The easiest way to run the Jupyter notebooks in this repository is to click on the Binder button above. This will launch a virtual environment in your browser where you can open and run the notebooks without installing anything.

Running Notebooks on Your Own Computer (Beginners)

These instructions are suitable if you have never installed Jupyter Notebooks or Python on your own computer before.

Install Jupyter Notebooks and Python with Anaconda

Install Anaconda (Python 3.7).

Pick the version appropriate for your operating system (Windows, Mac, Linux). Make sure you choose ‘Python 3.7’ (not ‘Python 2.7’).

Once it has installed, open Anaconda Navigator.

Download the Notebooks from GitHub

Go to the GitHub page where this code repository is kept. For a simple download, click the ‘Clone or download’ green button, then pick 'Download ZIP'.

Open the ZIP file that is downloaded. In most operating systems this will automatically unzip it back into individual files. Move the folder to somewhere you want to keep it, such as 'My Documents'.

(The more advanced method is to use git to clone the repository, but we won’t cover that here.)

Run Notebooks in a Dedicated Environment

In simple terms, an environment is like an isolated box in which to run a notebook safe from interference by other notebooks. Anaconda provides one default environment, called ‘root’, in which to get up and running quickly. However, you should really make a new environment for each project (which may have one or more related notebooks).

In Anaconda Navigator > Environments click on the ‘Create’ button in the bottom of the Environments list.

Type a name e.g. 'intro-to-text-mining', make sure that 'Python' is checked and under the dropdown pick '3.7'. Make sure that 'R' is left unchecked.

Then click the ‘Create’ button.

It will take a few seconds to set up...

Then in Anaconda Navigator > Environments make sure you have selected your new environment.

On the right of the environment name is a small green play arrow. Click on it and pick ‘Open Terminal’ from the dropdown.

In the Terminal that opens type the following, and press return:

conda install pip

If you do not already have pip installed, it will install it. Otherwise it will give a message:

# All requested packages already installed.

Then change directory to wherever you saved the notebooks folder by typing something like:

cd \path\to\notebooks

where path\to\notebooks is the filepath to wherever you’ve put the notebooks folder.

If you are on a Mac, make sure to use forward slashes in the filepath instead e.g. path/to/notebooks

Then install all the dependencies by typing:

pip install -r requirements.txt

This should initiate a big list of downloads and will take a while to finish.
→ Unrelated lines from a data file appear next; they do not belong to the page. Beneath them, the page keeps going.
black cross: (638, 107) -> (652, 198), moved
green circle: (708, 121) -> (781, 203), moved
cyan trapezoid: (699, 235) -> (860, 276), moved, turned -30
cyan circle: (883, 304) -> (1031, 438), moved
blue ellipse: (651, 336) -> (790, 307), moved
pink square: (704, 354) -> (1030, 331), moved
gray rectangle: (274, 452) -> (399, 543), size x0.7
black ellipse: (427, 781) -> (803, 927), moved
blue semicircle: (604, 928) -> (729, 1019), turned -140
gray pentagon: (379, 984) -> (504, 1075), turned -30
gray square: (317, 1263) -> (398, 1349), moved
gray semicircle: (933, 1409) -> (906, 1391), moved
Please be patient.

Finally, to launch the Jupyter notebook server type:

jupyter notebook

This opens a web page at http://localhost:8888/tree showing the project:

If not, you can copy and paste one of the URLs in the Terminal window into your browser e.g. http://localhost:8888/?token=ddb27d2a1a6cb29a3483c24d6ff9f7263eb9676f02d71075 (This one will not work on your machine, as the token is unique every time.)

When you are finished with the notebook, press ctrl+c to stop the notebook server.
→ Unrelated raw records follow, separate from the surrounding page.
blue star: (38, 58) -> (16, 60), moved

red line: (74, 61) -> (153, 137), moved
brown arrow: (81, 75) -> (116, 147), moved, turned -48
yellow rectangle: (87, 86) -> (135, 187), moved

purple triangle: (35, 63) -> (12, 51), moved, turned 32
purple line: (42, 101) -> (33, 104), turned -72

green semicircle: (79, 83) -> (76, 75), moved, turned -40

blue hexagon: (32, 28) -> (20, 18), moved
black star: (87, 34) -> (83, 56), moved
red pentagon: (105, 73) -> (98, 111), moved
You can close the Terminal window.

Starting the Notebook Server Again

Next time you want to start the notebook server:

In Anaconda Navigator > Environments make sure you have selected your new environment.

On the right of the environment name is a small green play arrow. Click on it and pick ‘Open Terminal’ from the dropdown. To launch the Jupyter notebook server type:

jupyter notebook

When you are finished with the notebook, press ctrl+c to stop the notebook server. You can close the Terminal window.